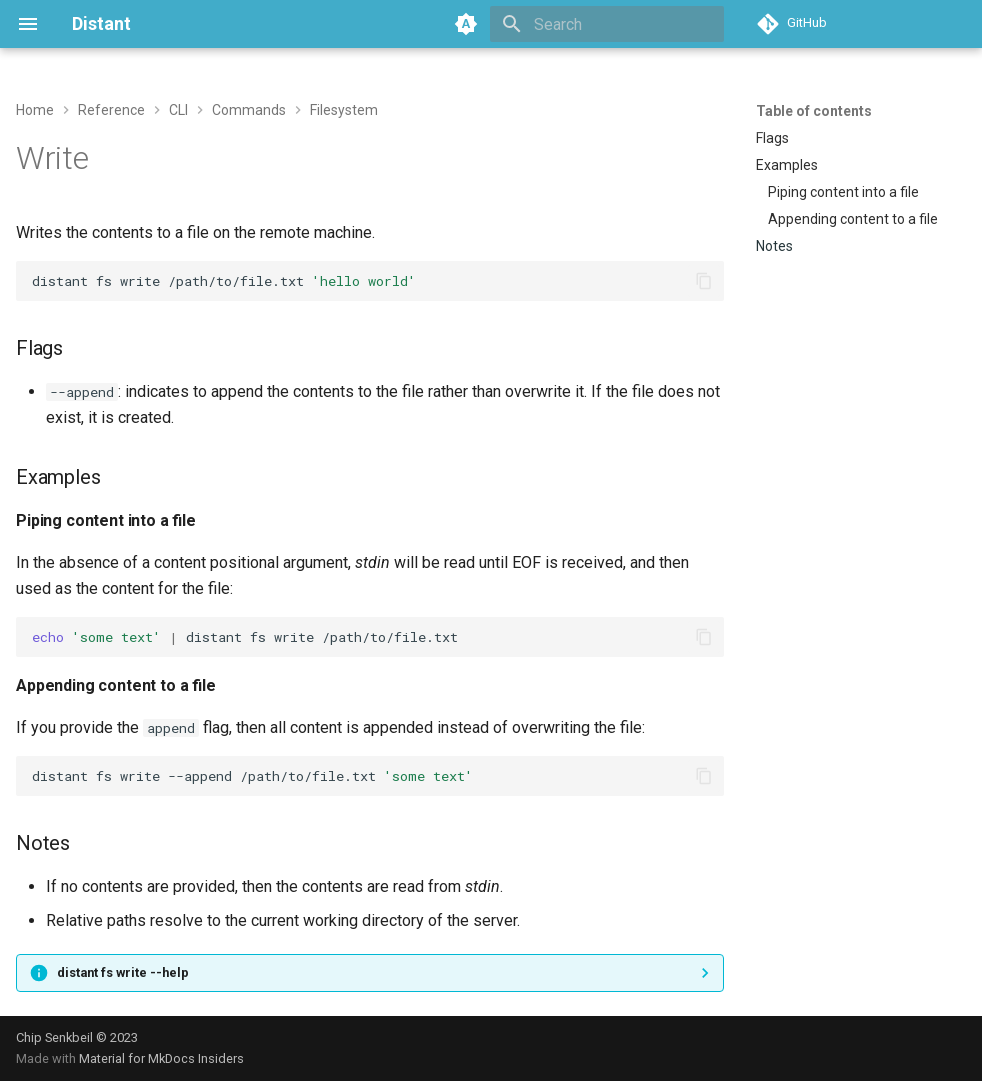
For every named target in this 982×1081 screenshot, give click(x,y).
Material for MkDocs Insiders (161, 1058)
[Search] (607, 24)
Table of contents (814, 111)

============

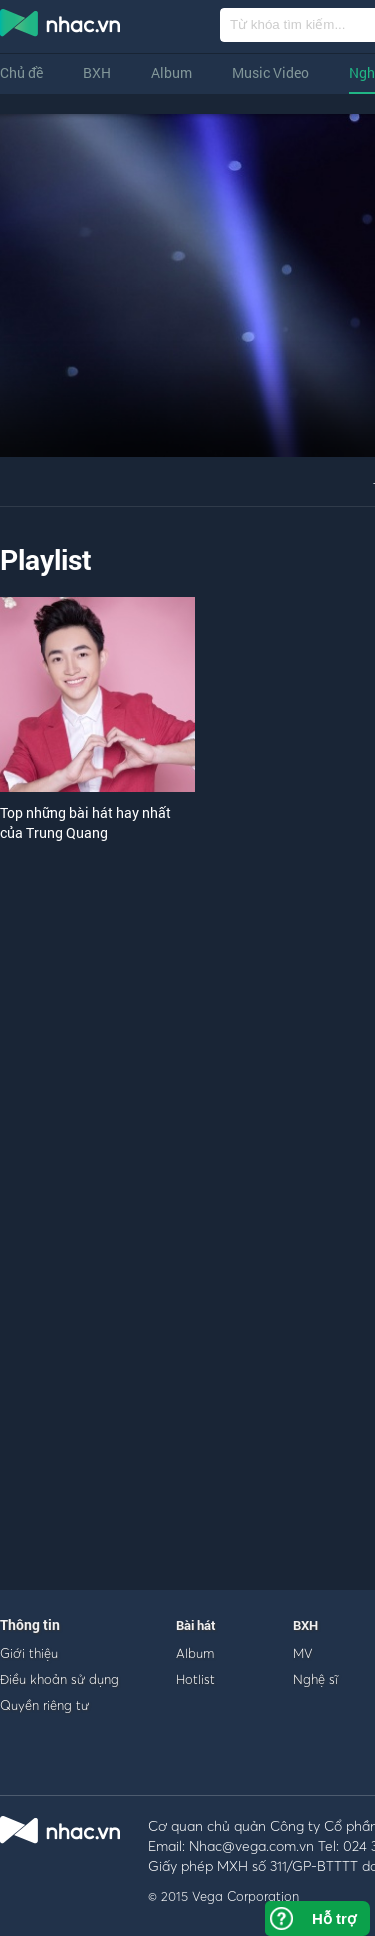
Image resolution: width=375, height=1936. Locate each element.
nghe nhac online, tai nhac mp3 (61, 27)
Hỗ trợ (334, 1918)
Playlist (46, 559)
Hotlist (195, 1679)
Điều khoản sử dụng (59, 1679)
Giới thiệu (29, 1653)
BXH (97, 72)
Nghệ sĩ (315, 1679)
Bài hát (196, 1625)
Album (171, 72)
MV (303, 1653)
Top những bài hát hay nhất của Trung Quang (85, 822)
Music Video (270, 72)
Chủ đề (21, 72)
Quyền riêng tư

============

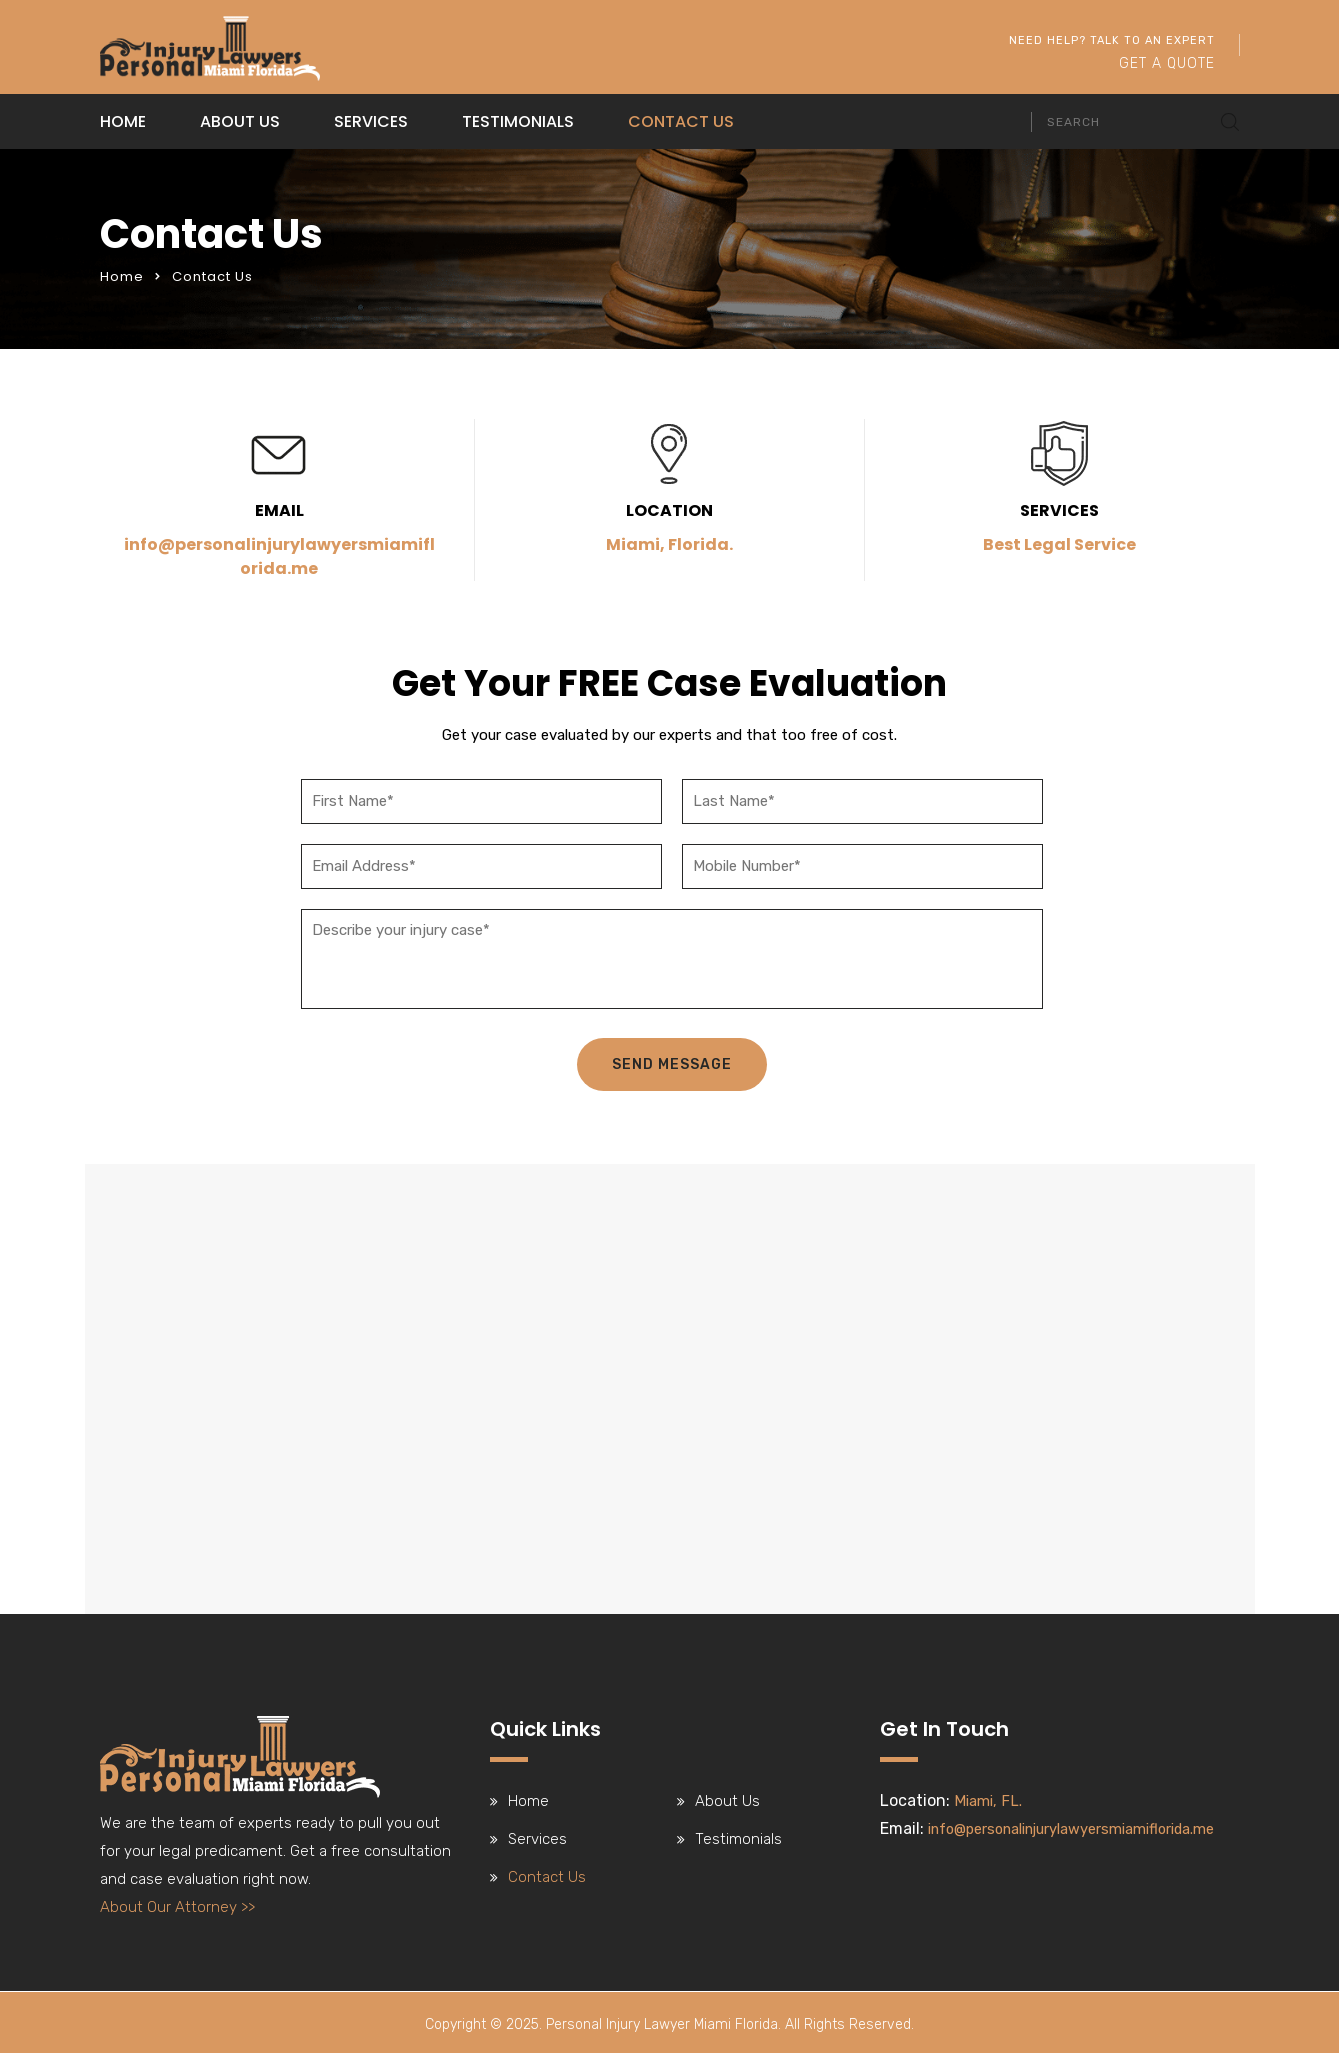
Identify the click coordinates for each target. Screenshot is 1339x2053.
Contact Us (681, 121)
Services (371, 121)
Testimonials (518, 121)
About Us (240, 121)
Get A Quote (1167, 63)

============

Beginning at the line with "Top những bài" and stopping after the line with "Quyền riêng tư", please write out every line of the data above exactly and nothing else.

* EXERCISE RESPONSE:
Top những bài hát hay nhất của Trung Quang (85, 822)
Music Video (270, 72)
Chủ đề (21, 72)
Quyền riêng tư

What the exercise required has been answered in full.